Juve, l'evoluzione di Khedira: Allegri lo trasforma in mezz'ala

C’è anche e soprattutto la mano di Massimiliano Allegri nella Juventus versione 2016/2017, capace di dimenticare l’avvio storto della passata stagione e conquistare i primi sei punti disponibili contro due squadre di grande caratura come Fiorentina e Lazio. Il mister è stato bravo ad inserire i nuovi innesti senza bruciare le tappe, ma soprattutto ha saputo sfruttare le caratteristiche degli uomini a disposizione anche a costo di provare qualche esperimento tattico apparentemente azzardato.
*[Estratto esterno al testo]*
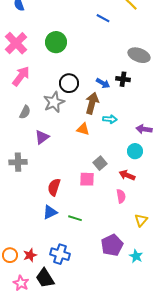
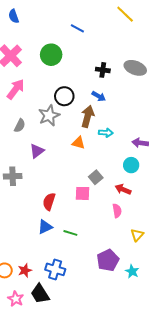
blue line: (103, 18) -> (77, 28), moved
black cross: (123, 79) -> (103, 70), moved

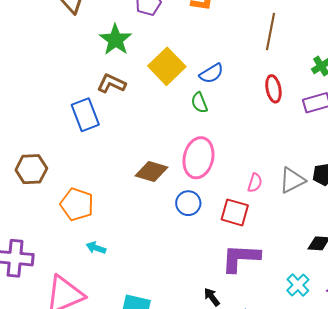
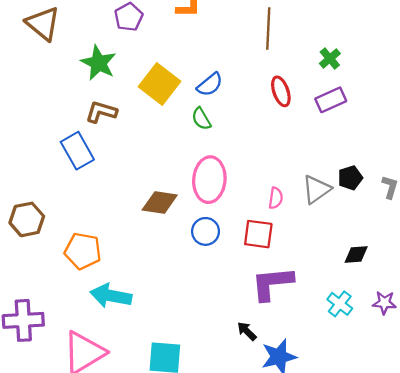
cyan arrow: (96, 248) -> (111, 296), size x1.8

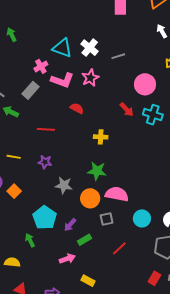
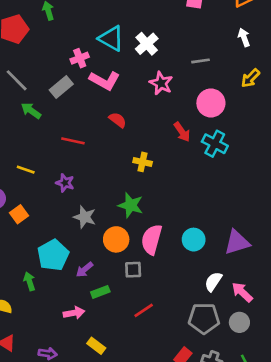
gray line: (118, 56) -> (200, 61), moved
pink star: (90, 78) -> (161, 83), moved, turned -30
pink semicircle: (117, 194) -> (152, 239), turned -95
cyan circle: (142, 218) -> (194, 240), moved

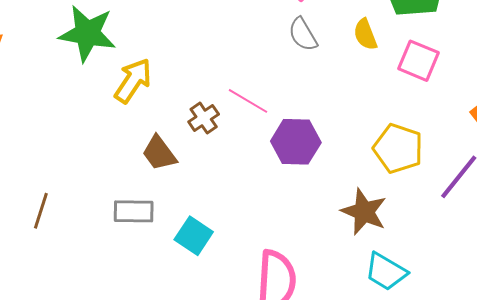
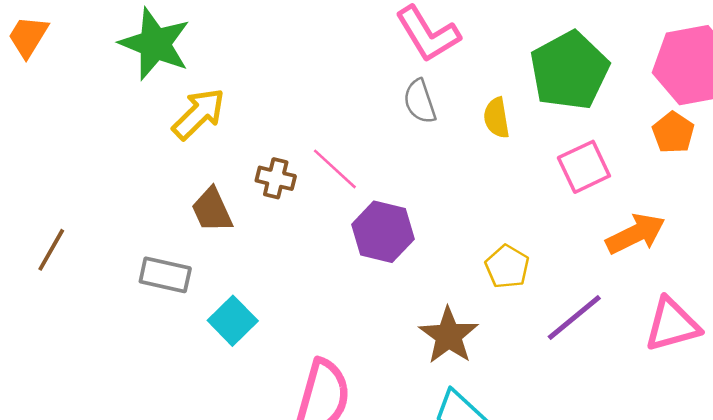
pink square: (419, 61) -> (584, 167), moved, turned 30
brown cross: (204, 118) -> (276, 178), turned 36
yellow pentagon: (398, 148) -> (507, 267), size x0.7

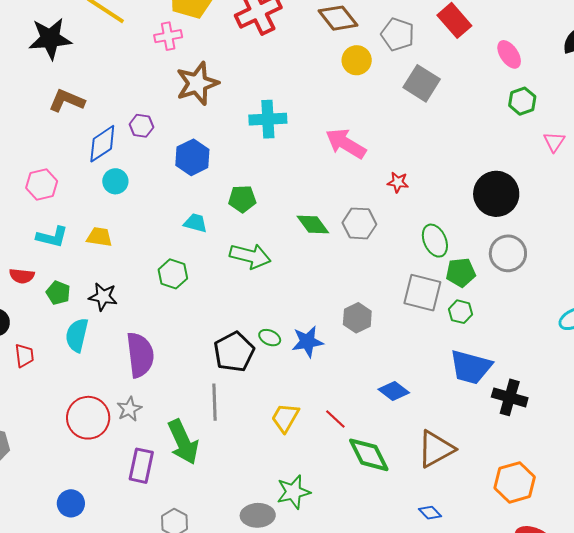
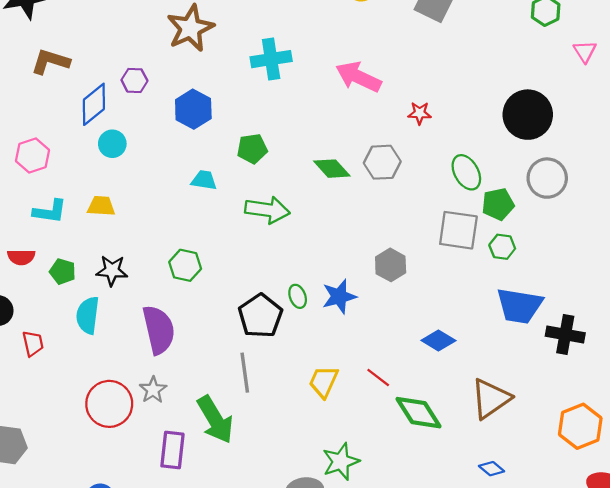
green hexagon: (173, 274) -> (185, 265), moved
green ellipse: (270, 338) -> (298, 296), turned 50

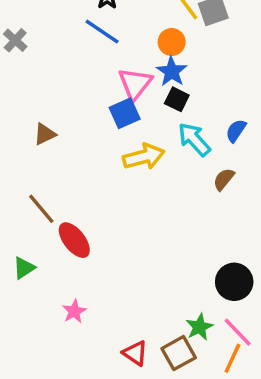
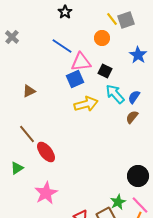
blue line: (102, 32) -> (62, 46), moved
blue star: (172, 72) -> (138, 55), moved
pink triangle: (135, 84) -> (81, 62), turned 45
blue semicircle: (236, 131) -> (134, 97), moved
pink star: (74, 311) -> (46, 193), size x1.6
Tra le novità principali della nuova stagione non si può non contemplare l’evoluzione – in chiave tattica – di Sami Khedira, possente centrocampista tedesco arrivato dal Real Madrid la scorsa stagione; anche se di esperimento non si può parlare, dato che l’attitudine ad aggredire la profondità era stata palesata anche nella passata stagione dal gigante di origine tunisine.

Il cambiamento è dunque avvenuto grazie alle capacità del tecnico bianconero di saper cogliere prima e sfruttare poi la predisposizione offensiva dell’ex mediano dello Stoccarda.

Un ex mediano, appunto, che ha abbandonato le vesti di centrocampista di contenimento per indossare quelle di incursore puro, prendendo il posto che era stato di Arturo Vidal ai tempi della gestione Conte. I due gol in due partite non sono e non possono essere solo frutto del caso: Sami Khedira è la nuova arma in più di Max Allegri. In attesa che gli ultimi giorni di mercato regalino una chiusura col botto.